*Data to examine*.
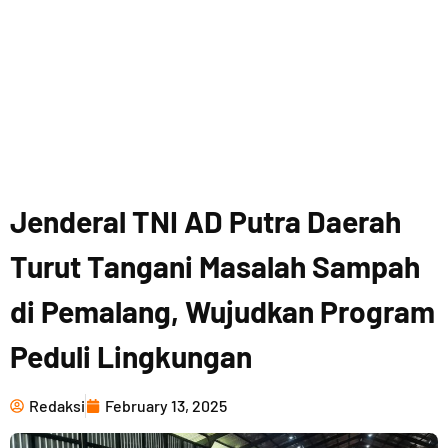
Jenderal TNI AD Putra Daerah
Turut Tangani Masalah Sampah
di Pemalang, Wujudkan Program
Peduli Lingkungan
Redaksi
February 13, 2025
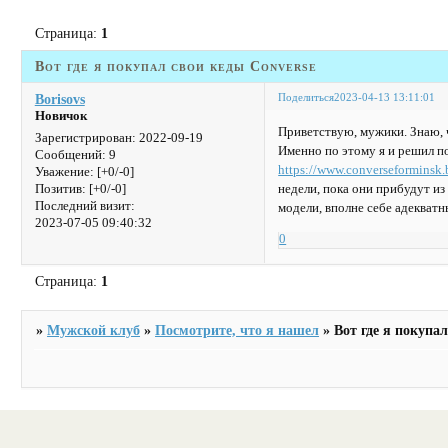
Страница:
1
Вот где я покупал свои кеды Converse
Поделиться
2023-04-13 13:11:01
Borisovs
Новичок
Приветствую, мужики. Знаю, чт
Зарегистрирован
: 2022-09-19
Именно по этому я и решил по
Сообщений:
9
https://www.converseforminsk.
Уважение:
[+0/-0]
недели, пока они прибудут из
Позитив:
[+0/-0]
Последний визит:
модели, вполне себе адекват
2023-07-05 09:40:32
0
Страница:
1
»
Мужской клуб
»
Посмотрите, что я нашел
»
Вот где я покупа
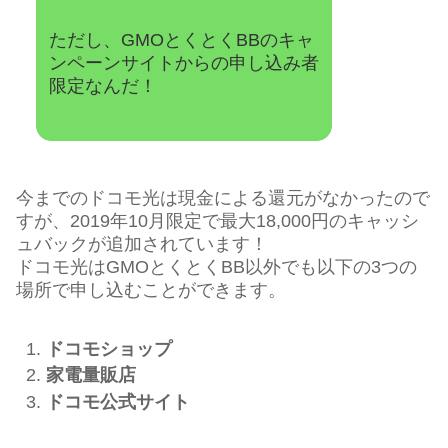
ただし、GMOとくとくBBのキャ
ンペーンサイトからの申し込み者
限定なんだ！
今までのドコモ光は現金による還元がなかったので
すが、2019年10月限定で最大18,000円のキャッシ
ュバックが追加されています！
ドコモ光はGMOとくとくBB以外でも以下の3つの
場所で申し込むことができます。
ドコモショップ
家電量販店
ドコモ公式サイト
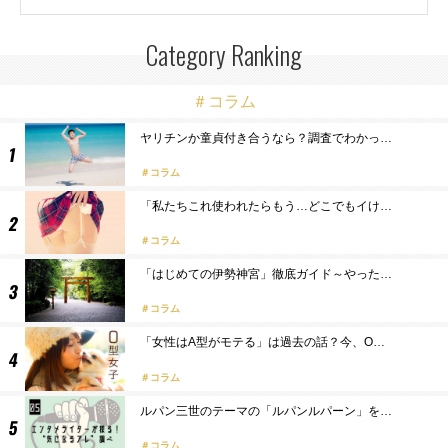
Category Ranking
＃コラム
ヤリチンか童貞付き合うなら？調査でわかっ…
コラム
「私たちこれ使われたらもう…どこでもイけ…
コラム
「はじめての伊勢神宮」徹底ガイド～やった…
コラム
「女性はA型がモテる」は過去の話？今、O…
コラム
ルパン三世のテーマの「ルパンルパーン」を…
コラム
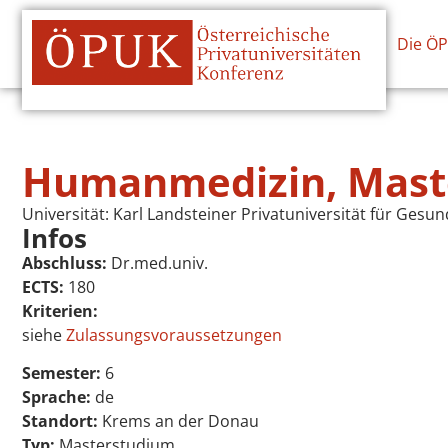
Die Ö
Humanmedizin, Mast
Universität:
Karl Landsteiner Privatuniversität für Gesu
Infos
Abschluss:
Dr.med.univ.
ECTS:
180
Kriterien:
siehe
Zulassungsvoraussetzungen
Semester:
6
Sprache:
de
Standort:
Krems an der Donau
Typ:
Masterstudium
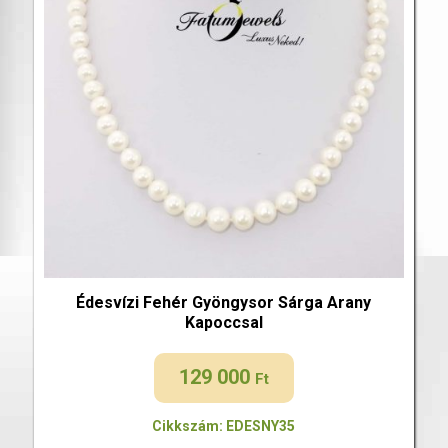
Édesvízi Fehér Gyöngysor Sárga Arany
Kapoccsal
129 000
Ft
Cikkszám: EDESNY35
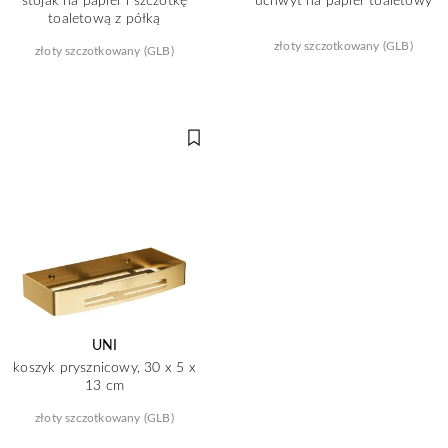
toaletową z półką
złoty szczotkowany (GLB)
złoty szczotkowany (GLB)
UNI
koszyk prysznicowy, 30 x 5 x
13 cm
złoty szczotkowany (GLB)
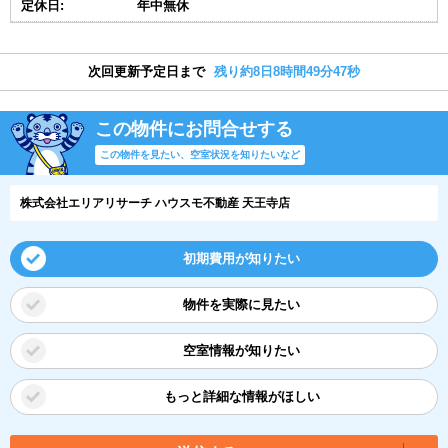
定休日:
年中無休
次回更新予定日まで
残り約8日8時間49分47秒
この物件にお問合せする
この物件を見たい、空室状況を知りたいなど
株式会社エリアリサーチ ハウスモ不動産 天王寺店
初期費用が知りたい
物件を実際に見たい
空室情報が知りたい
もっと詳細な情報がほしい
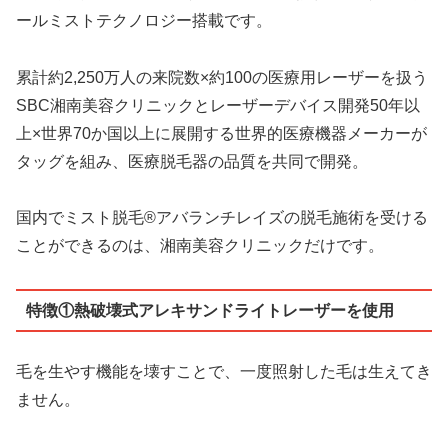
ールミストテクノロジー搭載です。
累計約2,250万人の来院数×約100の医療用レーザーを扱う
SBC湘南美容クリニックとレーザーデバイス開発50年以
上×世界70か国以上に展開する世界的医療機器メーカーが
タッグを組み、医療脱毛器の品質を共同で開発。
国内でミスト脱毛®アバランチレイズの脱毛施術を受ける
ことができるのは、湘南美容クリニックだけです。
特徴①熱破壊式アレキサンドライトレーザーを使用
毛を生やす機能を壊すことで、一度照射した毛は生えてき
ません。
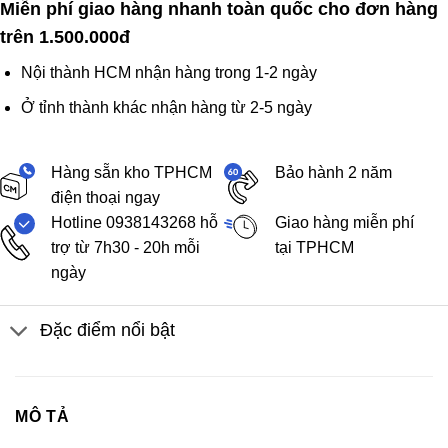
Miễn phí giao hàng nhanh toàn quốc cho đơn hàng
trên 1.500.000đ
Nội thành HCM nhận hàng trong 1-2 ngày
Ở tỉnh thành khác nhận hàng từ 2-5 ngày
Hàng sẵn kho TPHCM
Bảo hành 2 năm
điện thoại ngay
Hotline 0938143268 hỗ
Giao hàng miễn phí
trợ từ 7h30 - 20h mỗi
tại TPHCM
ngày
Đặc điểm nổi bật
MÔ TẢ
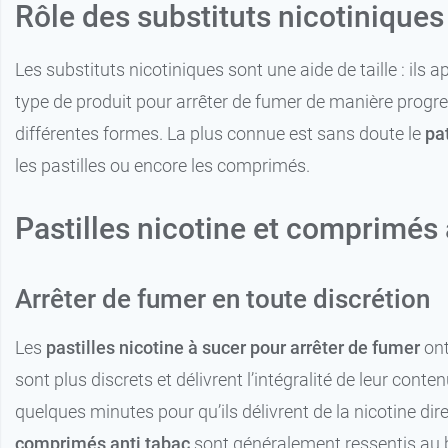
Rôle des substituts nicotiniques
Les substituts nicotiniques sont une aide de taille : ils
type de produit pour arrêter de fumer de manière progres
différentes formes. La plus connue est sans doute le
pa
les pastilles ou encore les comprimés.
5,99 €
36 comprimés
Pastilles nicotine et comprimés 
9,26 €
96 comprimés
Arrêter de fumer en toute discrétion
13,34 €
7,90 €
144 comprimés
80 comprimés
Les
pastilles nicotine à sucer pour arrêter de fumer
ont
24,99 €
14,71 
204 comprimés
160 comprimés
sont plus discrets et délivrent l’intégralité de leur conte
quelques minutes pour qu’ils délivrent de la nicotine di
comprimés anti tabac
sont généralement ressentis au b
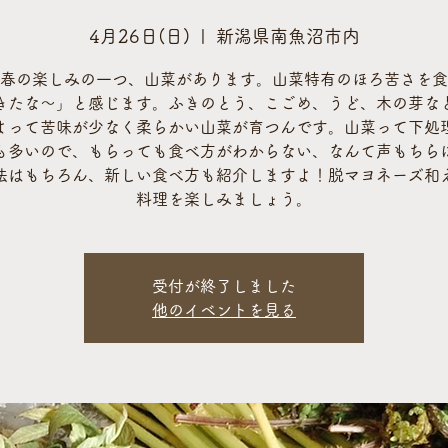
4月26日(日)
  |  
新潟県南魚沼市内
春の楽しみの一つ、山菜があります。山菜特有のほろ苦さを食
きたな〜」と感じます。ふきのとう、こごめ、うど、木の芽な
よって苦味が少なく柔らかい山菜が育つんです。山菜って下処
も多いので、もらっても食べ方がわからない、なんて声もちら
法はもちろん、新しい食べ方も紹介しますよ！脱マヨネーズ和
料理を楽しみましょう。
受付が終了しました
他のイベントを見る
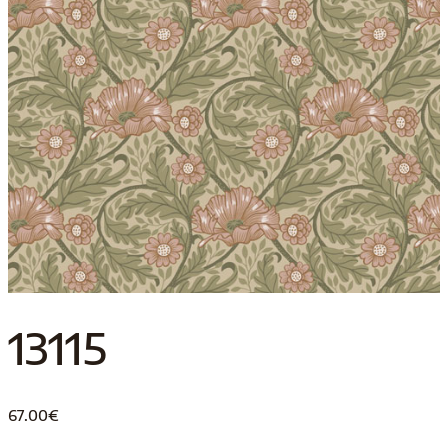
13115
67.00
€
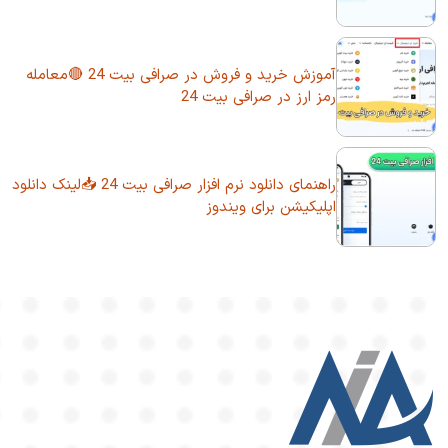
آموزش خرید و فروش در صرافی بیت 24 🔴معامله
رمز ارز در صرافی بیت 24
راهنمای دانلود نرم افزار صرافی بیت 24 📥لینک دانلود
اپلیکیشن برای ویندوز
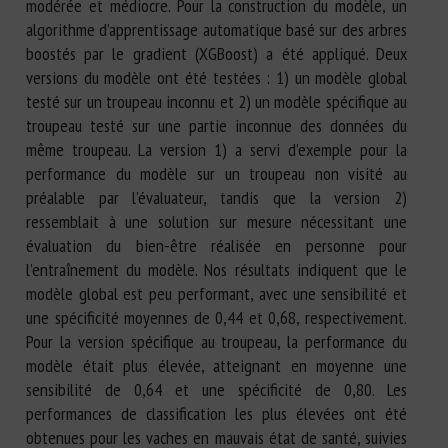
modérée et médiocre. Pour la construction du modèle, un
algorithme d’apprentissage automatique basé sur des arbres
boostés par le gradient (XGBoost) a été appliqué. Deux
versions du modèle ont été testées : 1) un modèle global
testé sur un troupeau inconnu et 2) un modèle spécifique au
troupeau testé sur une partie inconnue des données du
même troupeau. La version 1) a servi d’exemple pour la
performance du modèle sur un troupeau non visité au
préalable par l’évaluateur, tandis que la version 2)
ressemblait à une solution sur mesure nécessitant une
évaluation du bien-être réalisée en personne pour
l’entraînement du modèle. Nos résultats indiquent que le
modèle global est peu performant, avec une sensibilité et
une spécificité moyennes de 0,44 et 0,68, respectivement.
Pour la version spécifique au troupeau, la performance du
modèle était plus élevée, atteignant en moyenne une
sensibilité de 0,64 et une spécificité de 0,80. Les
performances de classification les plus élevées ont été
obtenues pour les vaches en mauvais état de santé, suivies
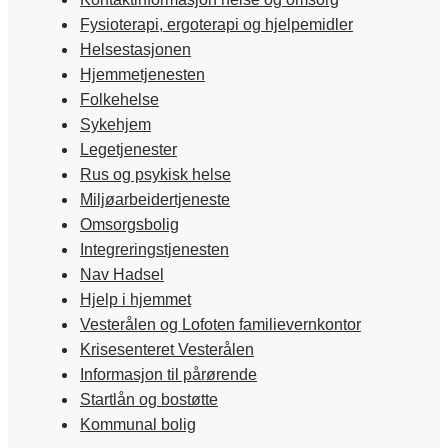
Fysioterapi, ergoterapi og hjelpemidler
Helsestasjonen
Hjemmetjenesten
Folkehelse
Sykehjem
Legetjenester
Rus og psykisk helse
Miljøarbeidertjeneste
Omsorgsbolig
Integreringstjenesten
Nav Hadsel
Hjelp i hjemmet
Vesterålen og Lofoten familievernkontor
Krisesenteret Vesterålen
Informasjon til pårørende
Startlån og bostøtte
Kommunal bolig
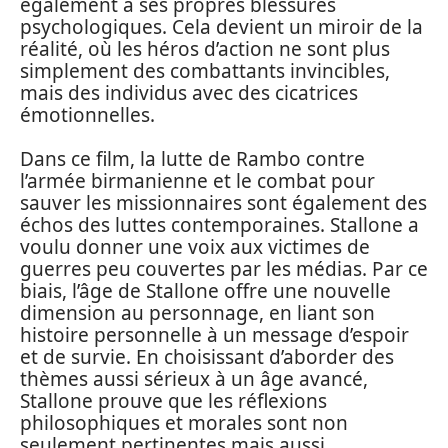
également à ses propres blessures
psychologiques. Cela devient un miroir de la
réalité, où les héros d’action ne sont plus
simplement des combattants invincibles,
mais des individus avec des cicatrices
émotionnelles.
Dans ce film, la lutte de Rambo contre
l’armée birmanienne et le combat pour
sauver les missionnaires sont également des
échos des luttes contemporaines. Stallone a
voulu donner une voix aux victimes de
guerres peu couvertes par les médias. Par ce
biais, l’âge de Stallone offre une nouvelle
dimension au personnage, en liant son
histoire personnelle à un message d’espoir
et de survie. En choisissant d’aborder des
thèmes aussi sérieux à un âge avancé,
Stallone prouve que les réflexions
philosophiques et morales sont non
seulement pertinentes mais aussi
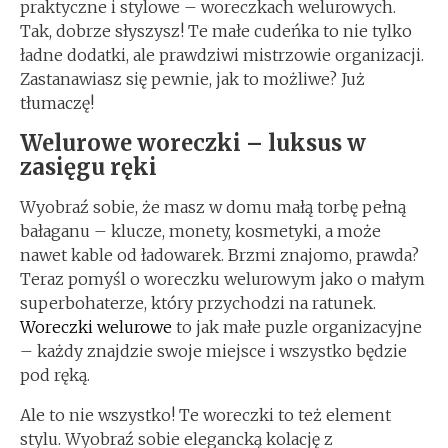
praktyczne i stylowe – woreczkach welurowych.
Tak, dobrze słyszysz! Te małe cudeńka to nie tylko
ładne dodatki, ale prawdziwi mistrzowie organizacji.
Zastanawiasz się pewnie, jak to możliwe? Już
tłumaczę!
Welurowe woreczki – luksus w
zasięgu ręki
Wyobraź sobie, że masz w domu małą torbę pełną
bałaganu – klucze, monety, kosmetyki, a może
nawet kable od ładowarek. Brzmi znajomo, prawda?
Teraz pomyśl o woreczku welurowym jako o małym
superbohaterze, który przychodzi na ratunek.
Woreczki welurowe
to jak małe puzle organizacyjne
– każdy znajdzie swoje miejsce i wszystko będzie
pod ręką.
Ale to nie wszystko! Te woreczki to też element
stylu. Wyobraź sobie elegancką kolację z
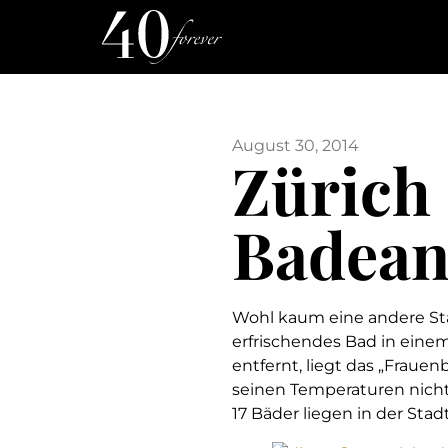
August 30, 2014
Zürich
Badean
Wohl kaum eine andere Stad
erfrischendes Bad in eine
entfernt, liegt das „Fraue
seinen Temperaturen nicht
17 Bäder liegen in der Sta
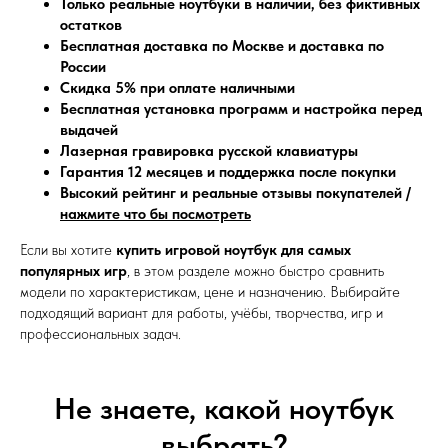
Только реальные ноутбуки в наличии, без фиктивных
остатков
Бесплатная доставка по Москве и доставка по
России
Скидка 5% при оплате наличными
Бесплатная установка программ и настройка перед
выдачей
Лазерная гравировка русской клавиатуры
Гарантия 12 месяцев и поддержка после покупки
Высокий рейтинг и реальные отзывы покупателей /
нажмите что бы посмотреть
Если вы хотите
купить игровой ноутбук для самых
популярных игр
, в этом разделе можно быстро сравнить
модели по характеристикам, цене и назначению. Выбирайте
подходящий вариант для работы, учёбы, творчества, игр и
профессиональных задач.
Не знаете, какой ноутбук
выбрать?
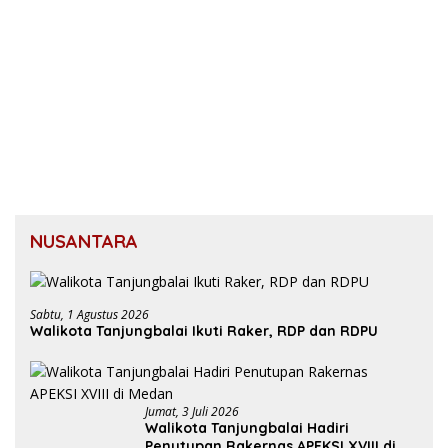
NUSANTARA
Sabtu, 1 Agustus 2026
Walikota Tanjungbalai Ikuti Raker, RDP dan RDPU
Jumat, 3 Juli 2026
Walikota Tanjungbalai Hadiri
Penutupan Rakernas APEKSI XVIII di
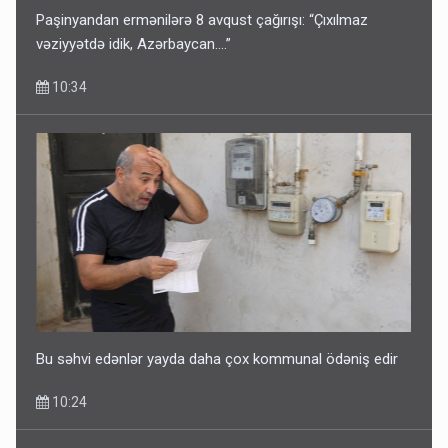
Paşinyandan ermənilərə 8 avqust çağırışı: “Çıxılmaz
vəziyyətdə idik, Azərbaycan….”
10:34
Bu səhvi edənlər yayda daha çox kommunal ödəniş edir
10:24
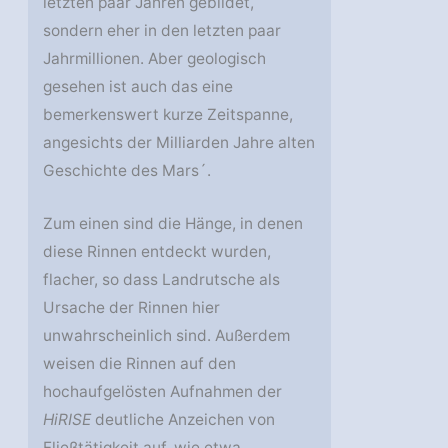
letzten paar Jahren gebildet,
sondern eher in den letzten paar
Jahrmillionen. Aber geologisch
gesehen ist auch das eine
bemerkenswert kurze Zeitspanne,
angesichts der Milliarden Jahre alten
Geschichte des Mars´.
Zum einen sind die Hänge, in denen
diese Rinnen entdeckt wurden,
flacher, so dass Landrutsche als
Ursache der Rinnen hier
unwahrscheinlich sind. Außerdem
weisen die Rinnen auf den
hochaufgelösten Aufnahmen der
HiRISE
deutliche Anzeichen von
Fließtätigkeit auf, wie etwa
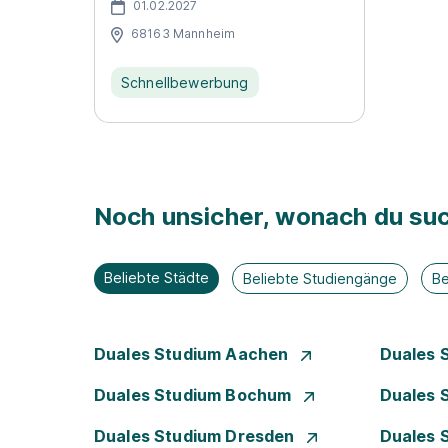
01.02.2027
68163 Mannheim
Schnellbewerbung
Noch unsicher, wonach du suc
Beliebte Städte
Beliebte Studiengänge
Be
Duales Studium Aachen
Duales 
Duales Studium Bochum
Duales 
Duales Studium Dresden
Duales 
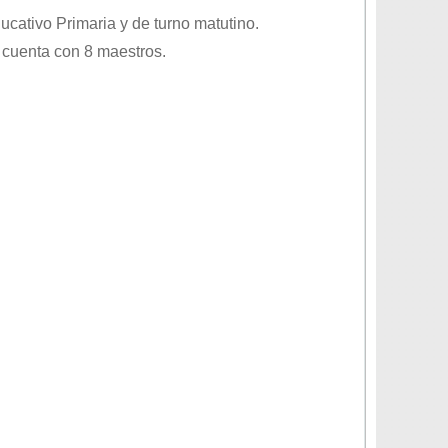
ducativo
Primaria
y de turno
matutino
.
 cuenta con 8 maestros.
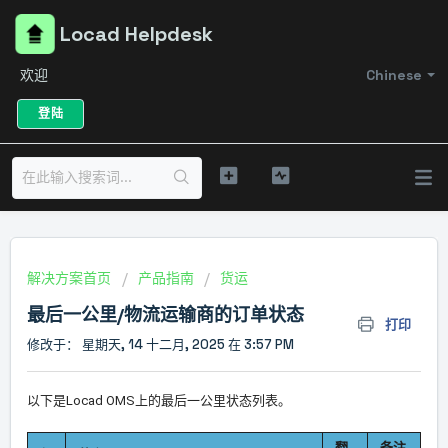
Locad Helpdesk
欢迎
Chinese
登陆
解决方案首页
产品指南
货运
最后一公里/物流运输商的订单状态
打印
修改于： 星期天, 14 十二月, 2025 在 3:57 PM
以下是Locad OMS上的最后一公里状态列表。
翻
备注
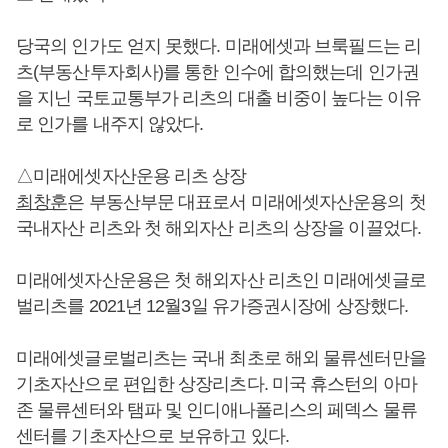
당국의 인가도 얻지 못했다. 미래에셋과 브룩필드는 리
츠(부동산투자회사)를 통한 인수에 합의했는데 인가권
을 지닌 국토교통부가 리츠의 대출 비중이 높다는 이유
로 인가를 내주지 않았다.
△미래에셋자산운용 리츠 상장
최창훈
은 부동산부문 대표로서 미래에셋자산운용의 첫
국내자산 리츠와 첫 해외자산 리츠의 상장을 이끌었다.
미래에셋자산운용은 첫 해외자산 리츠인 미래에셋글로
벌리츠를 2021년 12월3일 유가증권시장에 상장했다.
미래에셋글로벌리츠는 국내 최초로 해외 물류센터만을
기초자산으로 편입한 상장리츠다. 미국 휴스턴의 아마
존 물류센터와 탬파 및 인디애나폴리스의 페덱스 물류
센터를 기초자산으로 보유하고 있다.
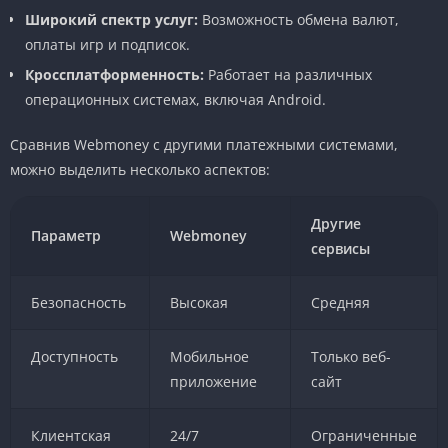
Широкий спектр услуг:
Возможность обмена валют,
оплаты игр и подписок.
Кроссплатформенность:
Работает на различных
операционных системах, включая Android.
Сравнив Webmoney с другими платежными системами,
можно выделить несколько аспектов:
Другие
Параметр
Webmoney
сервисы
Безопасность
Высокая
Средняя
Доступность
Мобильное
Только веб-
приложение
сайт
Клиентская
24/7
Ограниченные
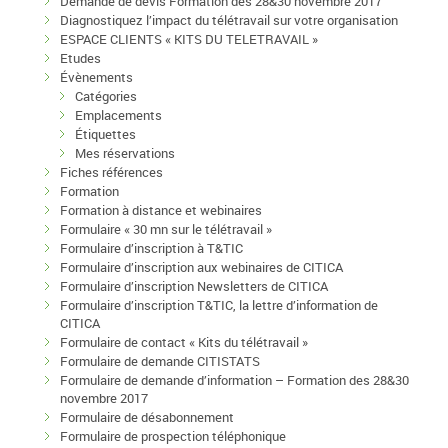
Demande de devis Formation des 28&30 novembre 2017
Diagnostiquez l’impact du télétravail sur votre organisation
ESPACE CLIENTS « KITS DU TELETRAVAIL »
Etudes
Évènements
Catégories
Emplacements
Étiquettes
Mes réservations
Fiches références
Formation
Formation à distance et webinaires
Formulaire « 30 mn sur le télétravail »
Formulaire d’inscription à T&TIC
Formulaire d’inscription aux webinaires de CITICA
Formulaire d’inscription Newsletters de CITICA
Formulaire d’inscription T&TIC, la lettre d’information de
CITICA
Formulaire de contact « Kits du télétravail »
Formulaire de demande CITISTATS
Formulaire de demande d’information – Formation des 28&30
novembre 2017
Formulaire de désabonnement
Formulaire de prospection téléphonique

*Task statement*.
For the data above, set down exactly the lines from the line with "Locad Helpdesk" to the line with "Работает на различных", both included, leaving pictures out.

*Response below*.
Locad Helpdesk
欢迎
Chinese
登陆
解决方案首页
产品指南
货运
最后一公里/物流运输商的订单状态
打印
修改于： 星期天, 14 十二月, 2025 在 3:57 PM
以下是Locad OMS上的最后一公里状态列表。
翻
备注
당국의 인가도 얻지 못했다. 미래에셋과 브룩필드는 리
츠(부동산투자회사)를 통한 인수에 합의했는데 인가권
을 지닌 국토교통부가 리츠의 대출 비중이 높다는 이유
로 인가를 내주지 않았다.
△미래에셋자산운용 리츠 상장
최창훈
은 부동산부문 대표로서 미래에셋자산운용의 첫
국내자산 리츠와 첫 해외자산 리츠의 상장을 이끌었다.
미래에셋자산운용은 첫 해외자산 리츠인 미래에셋글로
벌리츠를 2021년 12월3일 유가증권시장에 상장했다.
미래에셋글로벌리츠는 국내 최초로 해외 물류센터만을
기초자산으로 편입한 상장리츠다. 미국 휴스턴의 아마
존 물류센터와 탬파 및 인디애나폴리스의 페덱스 물류
센터를 기초자산으로 보유하고 있다.
Широкий спектр услуг:
Возможность обмена валют,
оплаты игр и подписок.
Кроссплатформенность:
Работает на различных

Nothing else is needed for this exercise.